Why Address Reuse Gets Worse
Address reuse has always been discouraged in Bitcoin for privacy reasons. In a quantum world, the reasons become existential.
When you spend from a Bitcoin address, your full public key appears in the transaction input. If you receive more funds to the same address afterward, those funds are now sitting behind an exposed public key. A classical attacker cannot exploit this (reversing ECDSA from the public key is infeasible classically). A quantum attacker can.
With Dilithium, the same dynamic applies: the public key (1,312 bytes) appears in the witness when you spend. If you reuse the address and receive more funds, those funds are protected only by the Hash160 — which remains quantum-safe — but the full Dilithium public key is now in the blockchain history. A future quantum computer capable of breaking Dilithium (if MLWE turns out to be weaker than believed) would have the key available to attack.
The recommendation is the same for both ECDSA and Dilithium, but with higher stakes: use a fresh address for every receive. This keeps the public key hidden behind its Hash160 until you spend, maximizing the number of cryptographic barriers an attacker must overcome.
P2MR: The Quantum-Safe Address
Pay-to-Merkle-Root (P2MR) addresses, as proposed in BIP-360, use SegWit version 2 with the bc1z... prefix. Unlike P2PKH or P2WPKH (which store a hash of the public key) or P2TR (which stores the tweaked public key directly), P2MR stores only the 32-byte Merkle root of the script tree.
No public key of any kind appears on-chain until the output is spent.

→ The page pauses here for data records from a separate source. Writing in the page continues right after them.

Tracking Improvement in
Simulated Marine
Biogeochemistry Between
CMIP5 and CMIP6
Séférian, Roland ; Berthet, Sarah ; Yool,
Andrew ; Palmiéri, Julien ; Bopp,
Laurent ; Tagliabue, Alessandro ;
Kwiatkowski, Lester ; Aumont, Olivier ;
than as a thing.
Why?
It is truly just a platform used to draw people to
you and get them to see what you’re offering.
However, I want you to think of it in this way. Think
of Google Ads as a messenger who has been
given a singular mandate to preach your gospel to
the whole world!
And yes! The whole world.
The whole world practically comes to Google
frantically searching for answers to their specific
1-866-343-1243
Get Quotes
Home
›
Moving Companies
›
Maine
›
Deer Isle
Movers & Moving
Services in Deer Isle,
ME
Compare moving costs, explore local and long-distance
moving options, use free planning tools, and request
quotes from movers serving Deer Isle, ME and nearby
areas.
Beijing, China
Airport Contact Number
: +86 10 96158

Even then, only the specific script branch used in the spend is revealed — other branches remain hidden, preserving privacy about alternative spending conditions (just as in Taproot’s script path).

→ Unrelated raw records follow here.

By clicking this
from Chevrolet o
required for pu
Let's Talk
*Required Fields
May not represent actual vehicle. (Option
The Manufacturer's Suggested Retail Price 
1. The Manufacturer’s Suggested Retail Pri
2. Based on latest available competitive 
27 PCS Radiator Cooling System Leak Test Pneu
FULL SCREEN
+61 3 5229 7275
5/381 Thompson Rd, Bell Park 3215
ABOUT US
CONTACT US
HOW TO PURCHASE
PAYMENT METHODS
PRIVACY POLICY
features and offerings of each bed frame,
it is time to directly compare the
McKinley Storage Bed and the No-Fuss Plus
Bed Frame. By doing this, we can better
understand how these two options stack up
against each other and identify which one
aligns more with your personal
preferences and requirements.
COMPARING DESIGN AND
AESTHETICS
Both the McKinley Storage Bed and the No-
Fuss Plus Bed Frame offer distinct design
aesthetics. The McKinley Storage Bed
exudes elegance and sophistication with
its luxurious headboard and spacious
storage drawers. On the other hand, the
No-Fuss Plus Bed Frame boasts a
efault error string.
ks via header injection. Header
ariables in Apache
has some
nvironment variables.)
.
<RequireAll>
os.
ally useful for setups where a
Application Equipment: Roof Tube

For quantum resistance, P2MR provides the strongest possible guarantee: the Dilithium public key is hidden until spend time, and the Dilithium signature scheme itself is believed secure against quantum adversaries. There is no key-path bypass, no exposed public key to attack preemptively, and the on-chain footprint (32-byte Merkle root) is identical to a Taproot output — no storage penalty for the additional security.